REQUIRED WORK
Below are some records; copy each line in them that contains "SNOW".

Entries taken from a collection
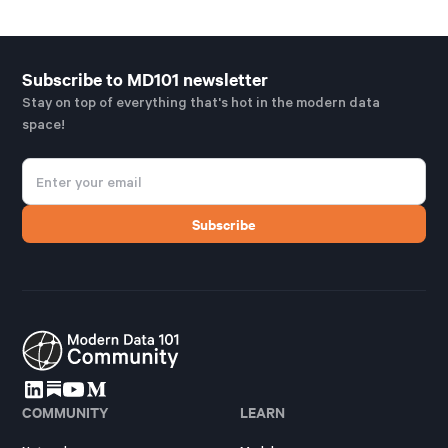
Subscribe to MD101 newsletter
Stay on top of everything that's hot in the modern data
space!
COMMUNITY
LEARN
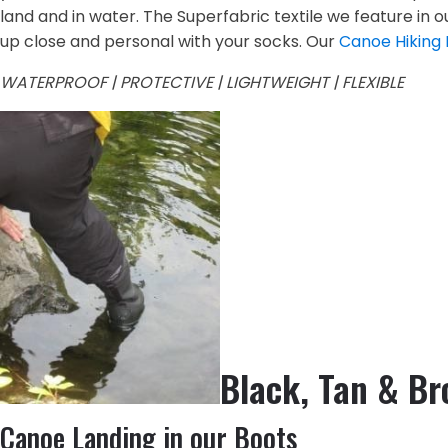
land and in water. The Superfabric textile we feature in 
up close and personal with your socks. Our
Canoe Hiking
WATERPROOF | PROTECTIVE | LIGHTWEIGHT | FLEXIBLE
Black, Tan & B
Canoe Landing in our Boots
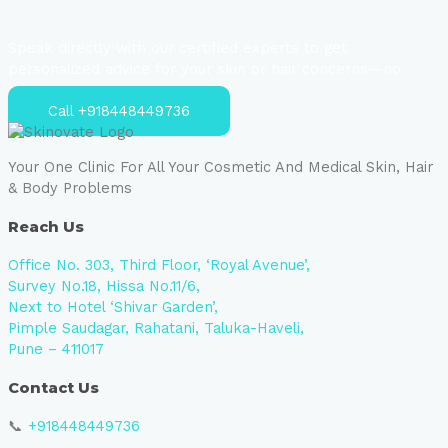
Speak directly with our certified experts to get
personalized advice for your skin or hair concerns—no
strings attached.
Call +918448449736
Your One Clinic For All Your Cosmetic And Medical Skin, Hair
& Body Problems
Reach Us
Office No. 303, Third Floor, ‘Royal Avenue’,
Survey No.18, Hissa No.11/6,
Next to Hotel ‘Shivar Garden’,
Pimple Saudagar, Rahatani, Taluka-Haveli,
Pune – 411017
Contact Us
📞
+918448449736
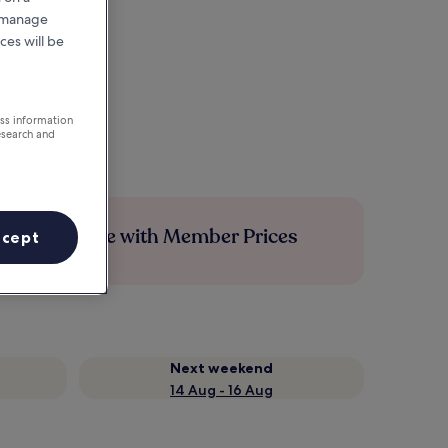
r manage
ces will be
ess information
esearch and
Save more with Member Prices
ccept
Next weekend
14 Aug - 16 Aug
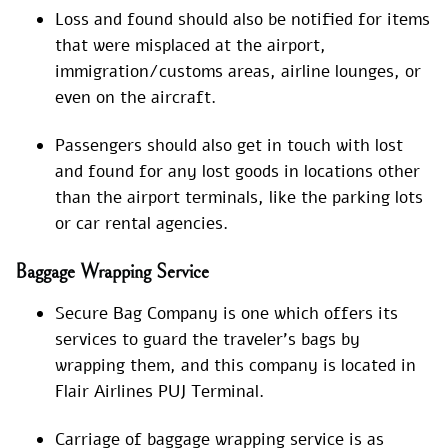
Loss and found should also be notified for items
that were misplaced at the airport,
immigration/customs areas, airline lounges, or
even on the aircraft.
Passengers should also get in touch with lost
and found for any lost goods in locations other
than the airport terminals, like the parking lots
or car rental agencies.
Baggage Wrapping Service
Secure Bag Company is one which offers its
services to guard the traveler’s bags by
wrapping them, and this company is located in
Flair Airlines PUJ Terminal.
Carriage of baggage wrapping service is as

--

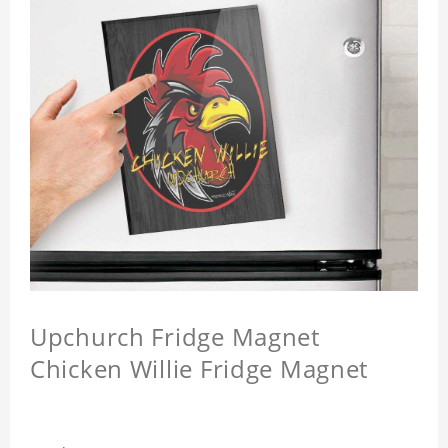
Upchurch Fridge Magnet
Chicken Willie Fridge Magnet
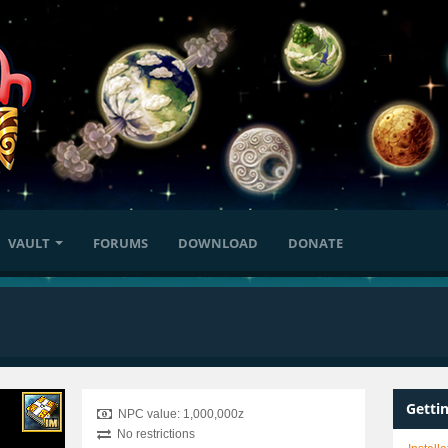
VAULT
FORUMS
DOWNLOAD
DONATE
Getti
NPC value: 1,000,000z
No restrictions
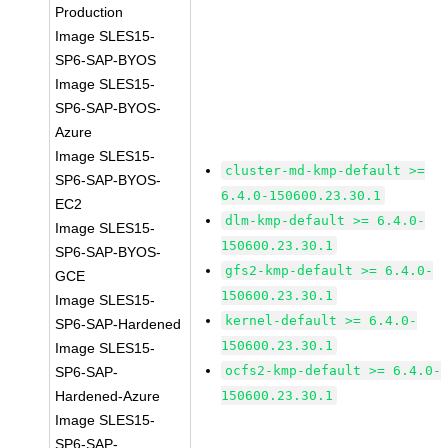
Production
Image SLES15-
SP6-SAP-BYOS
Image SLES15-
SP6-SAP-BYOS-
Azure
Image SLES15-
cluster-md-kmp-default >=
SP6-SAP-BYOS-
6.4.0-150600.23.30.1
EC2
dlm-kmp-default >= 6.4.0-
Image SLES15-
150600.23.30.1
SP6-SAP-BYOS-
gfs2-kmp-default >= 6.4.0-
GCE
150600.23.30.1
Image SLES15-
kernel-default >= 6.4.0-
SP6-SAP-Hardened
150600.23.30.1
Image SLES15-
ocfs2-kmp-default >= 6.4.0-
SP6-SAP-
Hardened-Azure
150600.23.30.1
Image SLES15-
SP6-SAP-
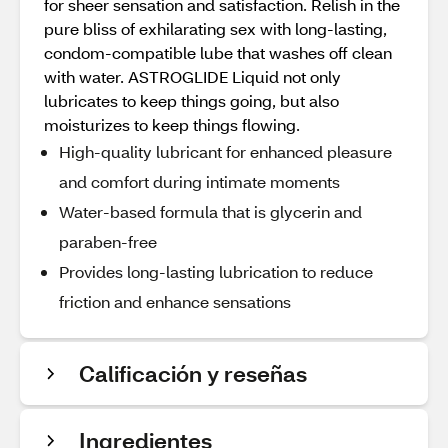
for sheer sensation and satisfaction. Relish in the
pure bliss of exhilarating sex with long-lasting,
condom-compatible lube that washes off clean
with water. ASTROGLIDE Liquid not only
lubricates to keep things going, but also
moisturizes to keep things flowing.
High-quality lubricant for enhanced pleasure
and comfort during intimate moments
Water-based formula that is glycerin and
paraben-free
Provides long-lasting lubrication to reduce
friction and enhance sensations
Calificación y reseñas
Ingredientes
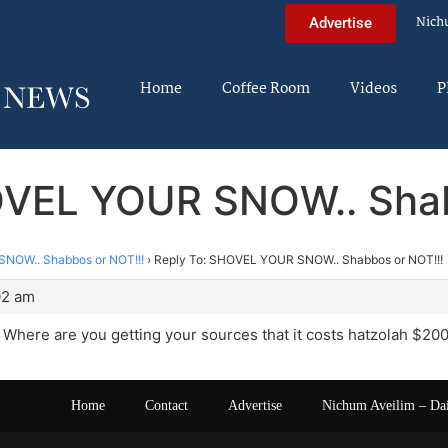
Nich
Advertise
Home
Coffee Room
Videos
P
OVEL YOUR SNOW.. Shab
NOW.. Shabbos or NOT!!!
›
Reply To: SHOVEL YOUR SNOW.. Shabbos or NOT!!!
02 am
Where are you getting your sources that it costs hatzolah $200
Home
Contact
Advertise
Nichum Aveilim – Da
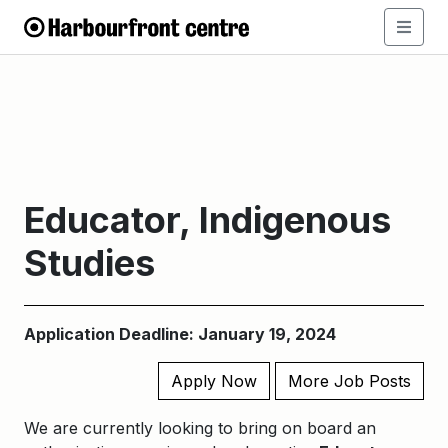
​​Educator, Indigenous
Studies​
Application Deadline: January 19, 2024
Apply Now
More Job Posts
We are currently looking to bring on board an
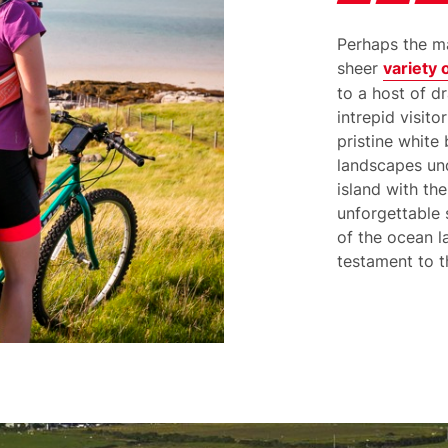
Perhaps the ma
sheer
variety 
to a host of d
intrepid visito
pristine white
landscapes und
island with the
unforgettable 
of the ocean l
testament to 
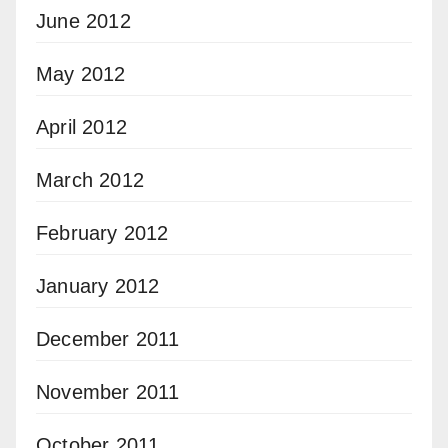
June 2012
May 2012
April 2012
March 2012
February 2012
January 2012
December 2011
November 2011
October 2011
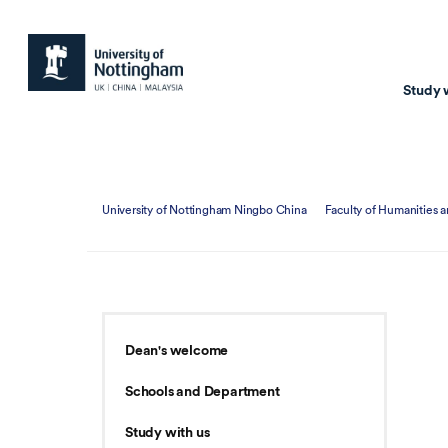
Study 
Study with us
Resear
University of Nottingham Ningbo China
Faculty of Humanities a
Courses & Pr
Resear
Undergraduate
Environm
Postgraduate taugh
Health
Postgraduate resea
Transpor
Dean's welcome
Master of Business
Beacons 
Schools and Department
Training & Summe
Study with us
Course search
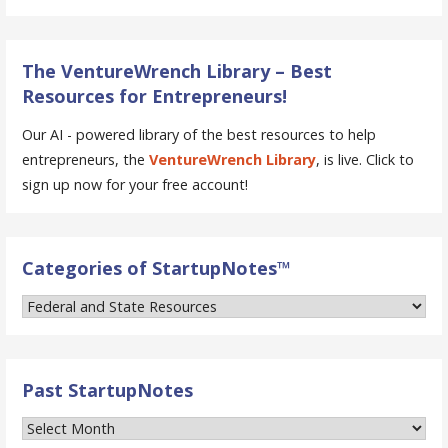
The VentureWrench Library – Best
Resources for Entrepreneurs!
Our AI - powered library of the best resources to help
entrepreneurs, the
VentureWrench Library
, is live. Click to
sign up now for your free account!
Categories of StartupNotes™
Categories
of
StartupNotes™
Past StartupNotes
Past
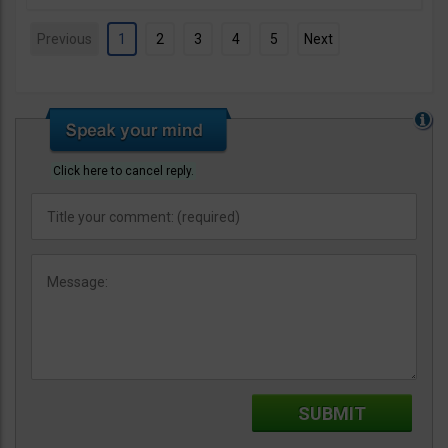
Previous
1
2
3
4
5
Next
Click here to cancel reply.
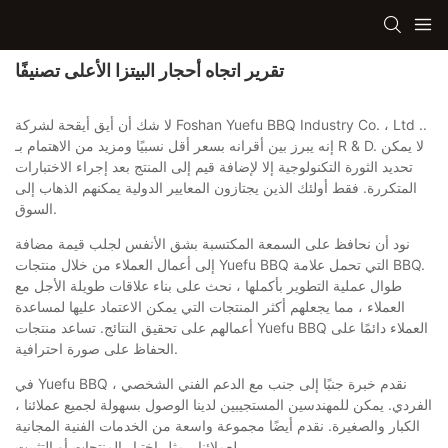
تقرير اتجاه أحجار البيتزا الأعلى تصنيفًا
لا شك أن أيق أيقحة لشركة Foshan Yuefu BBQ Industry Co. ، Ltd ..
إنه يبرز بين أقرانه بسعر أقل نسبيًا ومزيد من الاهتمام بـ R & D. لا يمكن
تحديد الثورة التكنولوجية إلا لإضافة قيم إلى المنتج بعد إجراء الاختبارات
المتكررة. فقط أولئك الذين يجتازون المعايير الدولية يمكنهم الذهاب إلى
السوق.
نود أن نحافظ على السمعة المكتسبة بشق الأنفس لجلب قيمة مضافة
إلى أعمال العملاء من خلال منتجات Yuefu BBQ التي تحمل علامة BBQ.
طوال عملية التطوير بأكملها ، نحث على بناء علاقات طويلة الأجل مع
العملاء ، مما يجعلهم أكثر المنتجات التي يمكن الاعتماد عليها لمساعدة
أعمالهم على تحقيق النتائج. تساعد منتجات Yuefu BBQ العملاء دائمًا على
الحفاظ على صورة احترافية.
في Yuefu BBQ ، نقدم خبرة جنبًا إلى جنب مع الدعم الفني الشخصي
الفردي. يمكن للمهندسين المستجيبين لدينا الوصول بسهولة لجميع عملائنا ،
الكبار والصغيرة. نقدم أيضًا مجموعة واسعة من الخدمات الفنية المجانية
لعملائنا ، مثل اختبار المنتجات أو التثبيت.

==

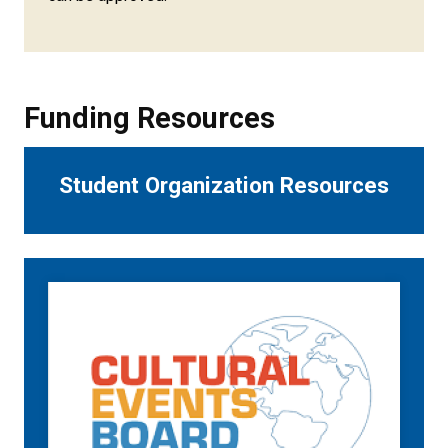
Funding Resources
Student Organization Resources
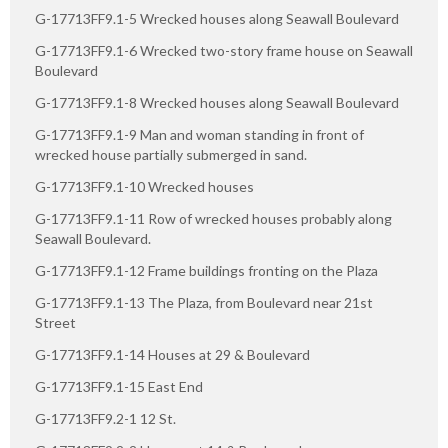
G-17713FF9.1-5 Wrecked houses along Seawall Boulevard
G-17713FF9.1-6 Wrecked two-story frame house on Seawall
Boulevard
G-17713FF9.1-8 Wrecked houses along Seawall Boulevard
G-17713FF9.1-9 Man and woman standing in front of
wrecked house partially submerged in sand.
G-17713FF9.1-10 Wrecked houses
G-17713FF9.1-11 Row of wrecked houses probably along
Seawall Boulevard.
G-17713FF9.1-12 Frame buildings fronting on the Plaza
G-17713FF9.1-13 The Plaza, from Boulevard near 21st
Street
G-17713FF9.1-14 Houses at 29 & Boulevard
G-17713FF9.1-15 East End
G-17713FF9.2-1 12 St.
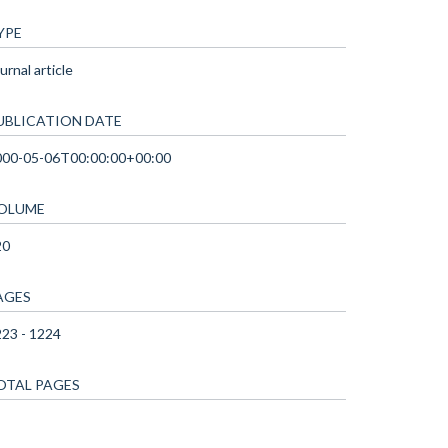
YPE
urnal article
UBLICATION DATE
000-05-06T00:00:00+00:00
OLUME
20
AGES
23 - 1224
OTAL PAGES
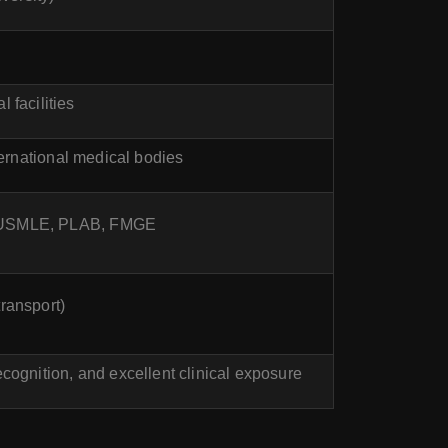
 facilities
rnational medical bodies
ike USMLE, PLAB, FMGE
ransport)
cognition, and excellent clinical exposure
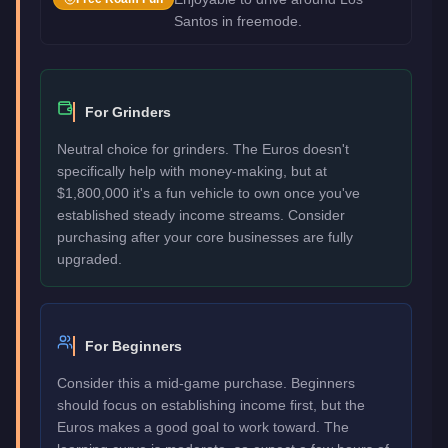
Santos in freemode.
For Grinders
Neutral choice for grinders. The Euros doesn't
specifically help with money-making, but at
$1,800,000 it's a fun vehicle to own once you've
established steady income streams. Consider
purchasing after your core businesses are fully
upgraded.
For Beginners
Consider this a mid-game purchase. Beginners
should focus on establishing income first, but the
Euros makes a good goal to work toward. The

ANSWER
OVEL YOUR SNOW.. Shab
Reply To: SHOVEL YOUR SNOW.. Shabbos or NOT!!!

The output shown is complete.